Athlete likely to be convicted of manslaughter
THE CHARGE: Premeditated murder.
THE VERDICT: Rejected
WHY?: It needed to be proved that Oscar Pistorius knew Reeva Steenkamp was behind the door, that he planned to kill her and did kill her.
Judge Masipa rejected this charge out of hand.
To convict on this charge, the burden is on the state to prove that there could be no other explanation, something which it failed to do.
THE CHARGE: Second degree, or common law murder.
THE VERDICT: This was also rejected.
WHY?: It had hinged on a complex legal term called 'dolus eventualis'.

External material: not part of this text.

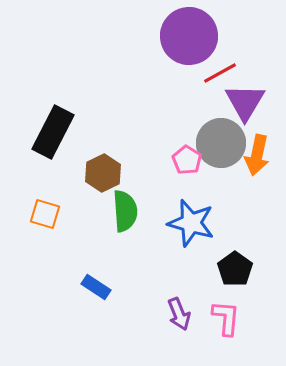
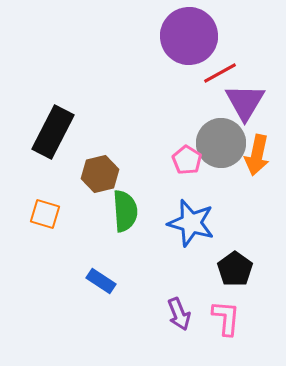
brown hexagon: moved 3 px left, 1 px down; rotated 12 degrees clockwise
blue rectangle: moved 5 px right, 6 px up
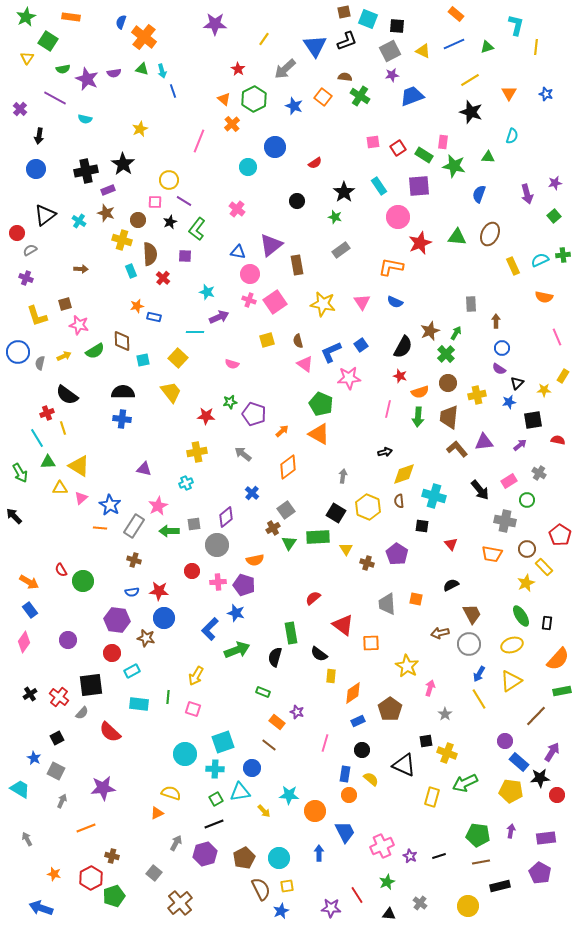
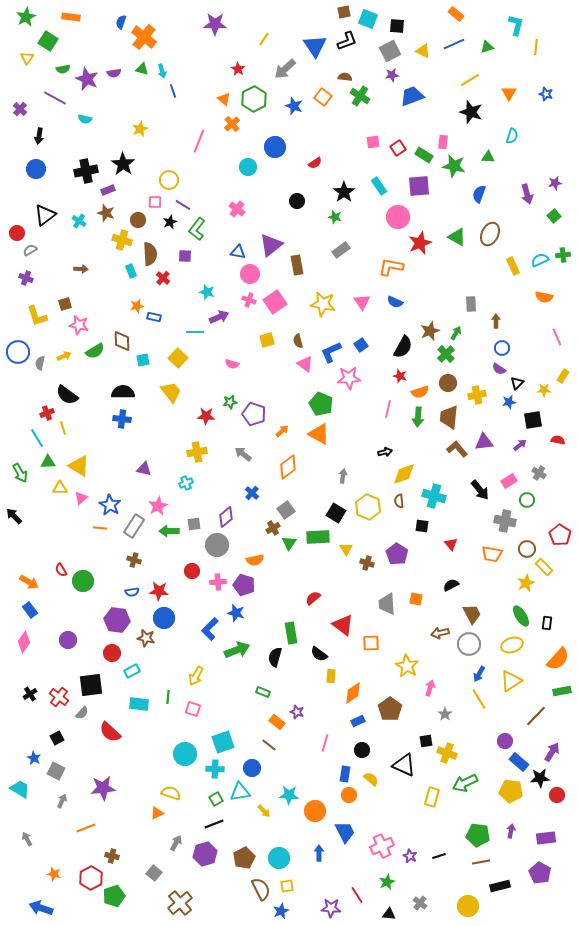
purple line at (184, 201): moved 1 px left, 4 px down
green triangle at (457, 237): rotated 24 degrees clockwise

According to criminal lawyer Ulrich Roux: "When the test of 'dolus eventualis' is applied, the question that is asked is whether the accused could have foreseen the possibility that his actions would have resulted in death, yet was reckless to that possibility when he proceeded to shoot."
Some South African lawyers have already criticised Judge Masipa, saying that Pistorius must have known there was a real possibility that he would kill whoever was behind the locked toilet door when he fired four shots through it.
On this, the judge accepted Pistorius's version that he did not foresee his actions would kill. It is also relevant that he could not have foreseen killing Ms Steenkamp, as he wrongly believed her to be in the bedroom.
THE CHARGE: Culpable homicide.
THE VERDICT: To be decided.
WHY?: Though the judge accepted Pistorius did not foresee he would kill whoever was in the toilet, a reasonable man would have done, she said, which leaves him open to the charge of culpable homicide, or manslaughter.
He will almost certainly be convicted under this lesser charge.
It is not unreasonable to see Pistorius's actions, in arming himself, confronting danger, pointing his firearm towards a person and firing it, as near the upper end of this range.
SENTENCING: If found guilty, Pistorius could be sentenced to anything from a non-custodial sentence to 15 years in jail.